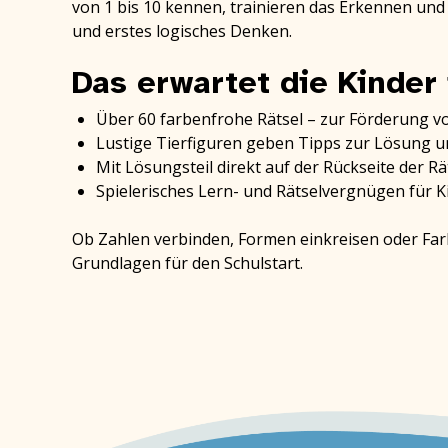
von 1 bis 10 kennen, trainieren das Erkennen u
und erstes logisches Denken.
Das erwartet die Kinder
Über 60 farbenfrohe Rätsel – zur Förderung 
Lustige Tierfiguren geben Tipps zur Lösung 
Mit Lösungsteil direkt auf der Rückseite der Rät
Spielerisches Lern- und Rätselvergnügen für Ki
Ob Zahlen verbinden, Formen einkreisen oder Farb
Grundlagen für den Schulstart.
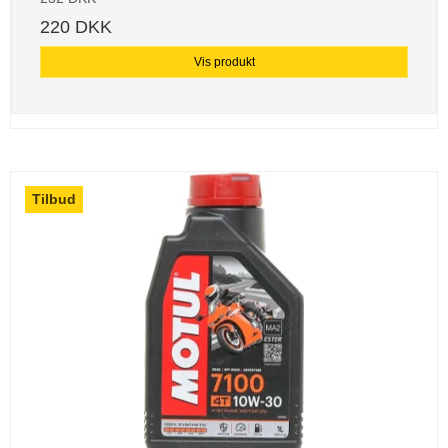
220 DKK
Vis produkt
Tilbud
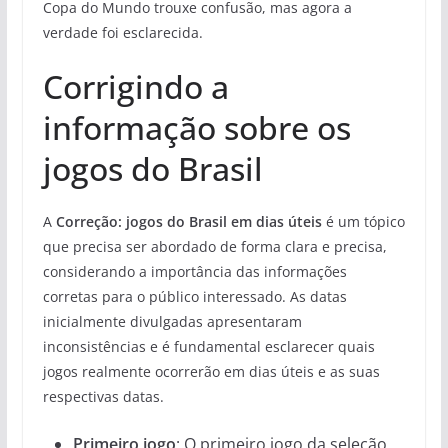
Copa do Mundo trouxe confusão, mas agora a
verdade foi esclarecida.
Corrigindo a
informação sobre os
jogos do Brasil
A
Correção: jogos do Brasil em dias úteis
é um tópico
que precisa ser abordado de forma clara e precisa,
considerando a importância das informações
corretas para o público interessado. As datas
inicialmente divulgadas apresentaram
inconsistências e é fundamental esclarecer quais
jogos realmente ocorrerão em dias úteis e as suas
respectivas datas.
Primeiro jogo
: O primeiro jogo da seleção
++++++++++
▶ [Requirement]: The copy must match each record exactly, apart from the images, which stay out.

▶ [Exercise solution]:
von 1 bis 10 kennen, trainieren das Erkennen u
und erstes logisches Denken.
Das erwartet die Kinder
Über 60 farbenfrohe Rätsel – zur Förderung 
Lustige Tierfiguren geben Tipps zur Lösung 
Mit Lösungsteil direkt auf der Rückseite der Rät
Spielerisches Lern- und Rätselvergnügen für Ki
Ob Zahlen verbinden, Formen einkreisen oder Farb
Grundlagen für den Schulstart.
220 DKK
Vis produkt
Tilbud
Copa do Mundo trouxe confusão, mas agora a
verdade foi esclarecida.
Corrigindo a
informação sobre os
jogos do Brasil
A
Correção: jogos do Brasil em dias úteis
é um tópico
que precisa ser abordado de forma clara e precisa,
considerando a importância das informações
corretas para o público interessado. As datas
inicialmente divulgadas apresentaram
inconsistências e é fundamental esclarecer quais
jogos realmente ocorrerão em dias úteis e as suas
respectivas datas.
Primeiro jogo
: O primeiro jogo da seleção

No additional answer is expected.